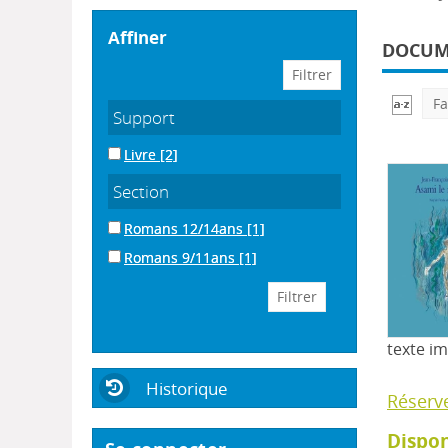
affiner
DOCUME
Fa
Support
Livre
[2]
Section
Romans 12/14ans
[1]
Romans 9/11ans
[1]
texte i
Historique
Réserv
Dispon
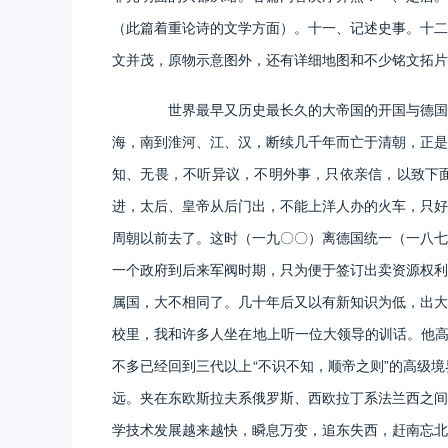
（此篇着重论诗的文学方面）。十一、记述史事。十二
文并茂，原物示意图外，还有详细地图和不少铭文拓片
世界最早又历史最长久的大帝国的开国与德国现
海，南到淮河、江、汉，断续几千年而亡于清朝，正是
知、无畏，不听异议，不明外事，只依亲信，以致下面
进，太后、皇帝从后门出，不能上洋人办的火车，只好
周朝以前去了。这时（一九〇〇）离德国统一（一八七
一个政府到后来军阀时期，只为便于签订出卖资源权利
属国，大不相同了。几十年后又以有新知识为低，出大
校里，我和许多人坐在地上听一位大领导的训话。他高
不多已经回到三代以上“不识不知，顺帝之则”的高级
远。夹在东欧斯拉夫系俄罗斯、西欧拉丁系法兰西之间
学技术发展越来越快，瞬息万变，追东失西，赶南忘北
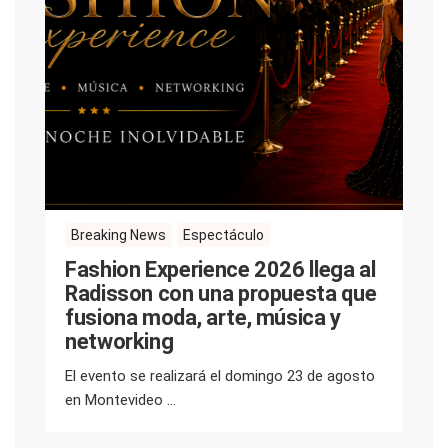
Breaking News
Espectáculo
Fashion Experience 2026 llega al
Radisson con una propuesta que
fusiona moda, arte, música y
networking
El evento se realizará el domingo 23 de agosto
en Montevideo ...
━━━━━━━━━━━━━━━━━━━━
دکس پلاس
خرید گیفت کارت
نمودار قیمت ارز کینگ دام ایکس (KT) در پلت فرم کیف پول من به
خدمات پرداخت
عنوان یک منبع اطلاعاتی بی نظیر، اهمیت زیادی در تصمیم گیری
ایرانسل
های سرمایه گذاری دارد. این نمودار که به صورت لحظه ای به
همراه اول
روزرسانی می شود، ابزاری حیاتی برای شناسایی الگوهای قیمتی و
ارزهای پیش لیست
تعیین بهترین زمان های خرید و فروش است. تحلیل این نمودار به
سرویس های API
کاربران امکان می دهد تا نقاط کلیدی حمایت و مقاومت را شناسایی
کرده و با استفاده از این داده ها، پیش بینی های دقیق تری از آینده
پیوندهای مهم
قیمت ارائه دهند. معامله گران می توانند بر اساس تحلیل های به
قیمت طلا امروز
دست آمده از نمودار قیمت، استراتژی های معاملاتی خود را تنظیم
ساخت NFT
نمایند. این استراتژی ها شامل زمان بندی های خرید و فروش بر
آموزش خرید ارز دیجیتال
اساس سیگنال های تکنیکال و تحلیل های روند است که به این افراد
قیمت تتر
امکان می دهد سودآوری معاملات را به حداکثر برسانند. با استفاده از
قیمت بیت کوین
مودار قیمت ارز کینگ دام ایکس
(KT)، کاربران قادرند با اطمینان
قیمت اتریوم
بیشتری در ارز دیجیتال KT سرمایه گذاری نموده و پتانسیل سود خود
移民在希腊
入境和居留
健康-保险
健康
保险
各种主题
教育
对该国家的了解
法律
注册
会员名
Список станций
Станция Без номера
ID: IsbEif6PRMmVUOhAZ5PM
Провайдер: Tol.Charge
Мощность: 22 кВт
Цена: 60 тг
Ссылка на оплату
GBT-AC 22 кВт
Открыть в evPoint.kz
━━━━━━━━━━━━━━━━━━━━
▶ EXERCISE AIM
Although pictures appear among the entries, please set down only the lines from the one with "远。夹在东欧斯拉夫系俄罗斯、西欧拉丁系法兰西之间" up to and including the one with "en Montevideo ...", word for word.

▶ TASK RESPONSE
远。夹在东欧斯拉夫系俄罗斯、西欧拉丁系法兰西之间
学技术发展越来越快，瞬息万变，追东失西，赶南忘北
Breaking News
Espectáculo
Fashion Experience 2026 llega al
Radisson con una propuesta que
fusiona moda, arte, música y
networking
El evento se realizará el domingo 23 de agosto
en Montevideo ...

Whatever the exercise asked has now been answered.